* Collection entries:
__________________________________________________

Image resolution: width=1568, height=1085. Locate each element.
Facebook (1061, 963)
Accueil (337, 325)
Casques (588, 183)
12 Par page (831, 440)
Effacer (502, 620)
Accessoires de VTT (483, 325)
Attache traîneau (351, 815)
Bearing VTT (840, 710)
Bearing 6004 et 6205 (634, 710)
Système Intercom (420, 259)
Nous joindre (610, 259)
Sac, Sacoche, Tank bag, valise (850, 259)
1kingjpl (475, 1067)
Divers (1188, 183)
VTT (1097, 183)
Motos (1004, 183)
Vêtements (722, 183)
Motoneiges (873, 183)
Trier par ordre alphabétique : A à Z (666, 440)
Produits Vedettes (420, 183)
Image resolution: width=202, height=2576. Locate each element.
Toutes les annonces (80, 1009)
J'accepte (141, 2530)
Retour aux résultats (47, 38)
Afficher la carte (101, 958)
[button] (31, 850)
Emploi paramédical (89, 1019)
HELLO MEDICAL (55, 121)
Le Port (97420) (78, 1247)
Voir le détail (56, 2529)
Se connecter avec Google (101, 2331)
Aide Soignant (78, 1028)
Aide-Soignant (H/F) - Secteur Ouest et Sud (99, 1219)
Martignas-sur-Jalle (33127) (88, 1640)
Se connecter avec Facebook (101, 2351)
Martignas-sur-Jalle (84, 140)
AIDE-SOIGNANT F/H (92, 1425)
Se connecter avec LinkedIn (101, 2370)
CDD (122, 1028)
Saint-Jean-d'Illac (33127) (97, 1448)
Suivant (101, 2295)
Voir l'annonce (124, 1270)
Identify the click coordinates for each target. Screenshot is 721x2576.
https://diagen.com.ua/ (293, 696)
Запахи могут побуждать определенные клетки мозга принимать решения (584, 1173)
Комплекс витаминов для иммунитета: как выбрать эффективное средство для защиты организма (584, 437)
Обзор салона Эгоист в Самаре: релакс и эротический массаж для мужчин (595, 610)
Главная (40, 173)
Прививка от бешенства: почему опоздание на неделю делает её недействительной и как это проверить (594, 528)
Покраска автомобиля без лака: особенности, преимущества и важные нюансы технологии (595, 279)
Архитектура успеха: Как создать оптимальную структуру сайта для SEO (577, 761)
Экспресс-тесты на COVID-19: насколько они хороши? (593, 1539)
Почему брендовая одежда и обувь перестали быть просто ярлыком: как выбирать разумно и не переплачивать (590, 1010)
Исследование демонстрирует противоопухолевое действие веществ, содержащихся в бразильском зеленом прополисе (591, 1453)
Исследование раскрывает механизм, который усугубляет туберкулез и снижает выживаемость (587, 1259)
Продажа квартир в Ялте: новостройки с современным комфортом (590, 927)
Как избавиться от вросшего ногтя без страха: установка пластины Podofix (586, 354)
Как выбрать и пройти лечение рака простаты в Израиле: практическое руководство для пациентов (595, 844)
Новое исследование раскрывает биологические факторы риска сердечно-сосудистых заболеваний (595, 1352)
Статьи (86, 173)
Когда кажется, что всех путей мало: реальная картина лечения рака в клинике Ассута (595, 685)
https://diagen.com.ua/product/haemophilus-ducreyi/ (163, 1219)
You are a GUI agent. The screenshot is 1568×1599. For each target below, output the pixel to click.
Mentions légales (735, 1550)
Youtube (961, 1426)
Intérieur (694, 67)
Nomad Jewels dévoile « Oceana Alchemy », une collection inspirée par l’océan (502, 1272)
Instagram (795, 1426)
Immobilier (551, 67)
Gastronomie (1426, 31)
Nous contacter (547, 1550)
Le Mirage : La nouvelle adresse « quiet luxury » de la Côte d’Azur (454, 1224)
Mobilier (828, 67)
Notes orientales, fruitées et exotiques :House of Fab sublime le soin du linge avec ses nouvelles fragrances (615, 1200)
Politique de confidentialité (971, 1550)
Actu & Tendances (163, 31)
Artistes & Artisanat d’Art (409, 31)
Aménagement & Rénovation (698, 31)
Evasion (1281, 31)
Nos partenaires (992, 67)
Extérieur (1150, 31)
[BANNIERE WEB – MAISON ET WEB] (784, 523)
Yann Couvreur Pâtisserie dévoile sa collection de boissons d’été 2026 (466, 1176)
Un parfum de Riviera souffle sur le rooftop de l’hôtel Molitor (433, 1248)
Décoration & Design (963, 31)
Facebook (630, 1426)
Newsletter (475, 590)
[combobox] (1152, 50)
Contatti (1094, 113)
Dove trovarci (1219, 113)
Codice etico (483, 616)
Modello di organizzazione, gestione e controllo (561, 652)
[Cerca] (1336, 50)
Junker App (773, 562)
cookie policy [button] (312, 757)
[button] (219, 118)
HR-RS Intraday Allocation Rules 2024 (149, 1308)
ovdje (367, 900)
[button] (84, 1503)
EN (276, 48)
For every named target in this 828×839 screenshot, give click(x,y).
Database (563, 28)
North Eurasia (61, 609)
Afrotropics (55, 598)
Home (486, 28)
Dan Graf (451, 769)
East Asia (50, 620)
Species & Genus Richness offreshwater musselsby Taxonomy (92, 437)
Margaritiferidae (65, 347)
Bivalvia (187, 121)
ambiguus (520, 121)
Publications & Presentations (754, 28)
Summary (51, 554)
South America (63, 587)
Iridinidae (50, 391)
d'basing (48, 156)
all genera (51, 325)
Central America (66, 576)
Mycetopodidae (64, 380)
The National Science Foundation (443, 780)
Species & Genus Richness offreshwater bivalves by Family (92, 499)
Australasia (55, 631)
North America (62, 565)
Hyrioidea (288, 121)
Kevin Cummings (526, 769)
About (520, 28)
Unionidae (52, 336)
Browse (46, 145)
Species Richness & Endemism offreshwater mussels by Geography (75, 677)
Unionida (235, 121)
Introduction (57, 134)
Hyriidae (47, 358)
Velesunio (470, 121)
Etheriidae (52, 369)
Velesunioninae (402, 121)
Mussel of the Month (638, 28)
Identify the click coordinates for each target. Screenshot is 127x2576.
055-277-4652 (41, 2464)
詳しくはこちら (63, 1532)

__________________________________________________

* WHAT IS EXPECTED: Type the records again in full, matching them exactly.

* SOLUTION:
Image resolution: width=1568, height=1085. Locate each element.
Facebook (1061, 963)
Accueil (337, 325)
Casques (588, 183)
12 Par page (831, 440)
Effacer (502, 620)
Accessoires de VTT (483, 325)
Attache traîneau (351, 815)
Bearing VTT (840, 710)
Bearing 6004 et 6205 (634, 710)
Système Intercom (420, 259)
Nous joindre (610, 259)
Sac, Sacoche, Tank bag, valise (850, 259)
1kingjpl (475, 1067)
Divers (1188, 183)
VTT (1097, 183)
Motos (1004, 183)
Vêtements (722, 183)
Motoneiges (873, 183)
Trier par ordre alphabétique : A à Z (666, 440)
Produits Vedettes (420, 183)
Image resolution: width=202, height=2576. Locate each element.
Toutes les annonces (80, 1009)
J'accepte (141, 2530)
Retour aux résultats (47, 38)
Afficher la carte (101, 958)
[button] (31, 850)
Emploi paramédical (89, 1019)
HELLO MEDICAL (55, 121)
Le Port (97420) (78, 1247)
Voir le détail (56, 2529)
Se connecter avec Google (101, 2331)
Aide Soignant (78, 1028)
Aide-Soignant (H/F) - Secteur Ouest et Sud (99, 1219)
Martignas-sur-Jalle (33127) (88, 1640)
Se connecter avec Facebook (101, 2351)
Martignas-sur-Jalle (84, 140)
AIDE-SOIGNANT F/H (92, 1425)
Se connecter avec LinkedIn (101, 2370)
CDD (122, 1028)
Saint-Jean-d'Illac (33127) (97, 1448)
Suivant (101, 2295)
Voir l'annonce (124, 1270)
Identify the click coordinates for each target. Screenshot is 721x2576.
https://diagen.com.ua/ (293, 696)
Запахи могут побуждать определенные клетки мозга принимать решения (584, 1173)
Комплекс витаминов для иммунитета: как выбрать эффективное средство для защиты организма (584, 437)
Обзор салона Эгоист в Самаре: релакс и эротический массаж для мужчин (595, 610)
Главная (40, 173)
Прививка от бешенства: почему опоздание на неделю делает её недействительной и как это проверить (594, 528)
Покраска автомобиля без лака: особенности, преимущества и важные нюансы технологии (595, 279)
Архитектура успеха: Как создать оптимальную структуру сайта для SEO (577, 761)
Экспресс-тесты на COVID-19: насколько они хороши? (593, 1539)
Почему брендовая одежда и обувь перестали быть просто ярлыком: как выбирать разумно и не переплачивать (590, 1010)
Исследование демонстрирует противоопухолевое действие веществ, содержащихся в бразильском зеленом прополисе (591, 1453)
Исследование раскрывает механизм, который усугубляет туберкулез и снижает выживаемость (587, 1259)
Продажа квартир в Ялте: новостройки с современным комфортом (590, 927)
Как избавиться от вросшего ногтя без страха: установка пластины Podofix (586, 354)
Как выбрать и пройти лечение рака простаты в Израиле: практическое руководство для пациентов (595, 844)
Новое исследование раскрывает биологические факторы риска сердечно-сосудистых заболеваний (595, 1352)
Статьи (86, 173)
Когда кажется, что всех путей мало: реальная картина лечения рака в клинике Ассута (595, 685)
https://diagen.com.ua/product/haemophilus-ducreyi/ (163, 1219)
You are a GUI agent. The screenshot is 1568×1599. For each target below, output the pixel to click.
Mentions légales (735, 1550)
Youtube (961, 1426)
Intérieur (694, 67)
Nomad Jewels dévoile « Oceana Alchemy », une collection inspirée par l’océan (502, 1272)
Instagram (795, 1426)
Immobilier (551, 67)
Gastronomie (1426, 31)
Nous contacter (547, 1550)
Le Mirage : La nouvelle adresse « quiet luxury » de la Côte d’Azur (454, 1224)
Mobilier (828, 67)
Notes orientales, fruitées et exotiques :House of Fab sublime le soin du linge avec ses nouvelles fragrances (615, 1200)
Politique de confidentialité (971, 1550)
Actu & Tendances (163, 31)
Artistes & Artisanat d’Art (409, 31)
Aménagement & Rénovation (698, 31)
Evasion (1281, 31)
Nos partenaires (992, 67)
Extérieur (1150, 31)
[BANNIERE WEB – MAISON ET WEB] (784, 523)
Yann Couvreur Pâtisserie dévoile sa collection de boissons d’été 2026 (466, 1176)
Un parfum de Riviera souffle sur le rooftop de l’hôtel Molitor (433, 1248)
Décoration & Design (963, 31)
Facebook (630, 1426)
Newsletter (475, 590)
[combobox] (1152, 50)
Contatti (1094, 113)
Dove trovarci (1219, 113)
Codice etico (483, 616)
Modello di organizzazione, gestione e controllo (561, 652)
[Cerca] (1336, 50)
Junker App (773, 562)
cookie policy [button] (312, 757)
[button] (219, 118)
HR-RS Intraday Allocation Rules 2024 (149, 1308)
ovdje (367, 900)
[button] (84, 1503)
EN (276, 48)
For every named target in this 828×839 screenshot, give click(x,y).
Database (563, 28)
North Eurasia (61, 609)
Afrotropics (55, 598)
Home (486, 28)
Dan Graf (451, 769)
East Asia (50, 620)
Species & Genus Richness offreshwater musselsby Taxonomy (92, 437)
Margaritiferidae (65, 347)
Bivalvia (187, 121)
ambiguus (520, 121)
Publications & Presentations (754, 28)
Summary (51, 554)
South America (63, 587)
Iridinidae (50, 391)
d'basing (48, 156)
all genera (51, 325)
Central America (66, 576)
Mycetopodidae (64, 380)
The National Science Foundation (443, 780)
Species & Genus Richness offreshwater bivalves by Family (92, 499)
Australasia (55, 631)
North America (62, 565)
Hyrioidea (288, 121)
Kevin Cummings (526, 769)
About (520, 28)
Unionidae (52, 336)
Browse (46, 145)
Species Richness & Endemism offreshwater mussels by Geography (75, 677)
Unionida (235, 121)
Introduction (57, 134)
Hyriidae (47, 358)
Velesunio (470, 121)
Etheriidae (52, 369)
Velesunioninae (402, 121)
Mussel of the Month (638, 28)
Identify the click coordinates for each target. Screenshot is 127x2576.
055-277-4652 (41, 2464)
詳しくはこちら (63, 1532)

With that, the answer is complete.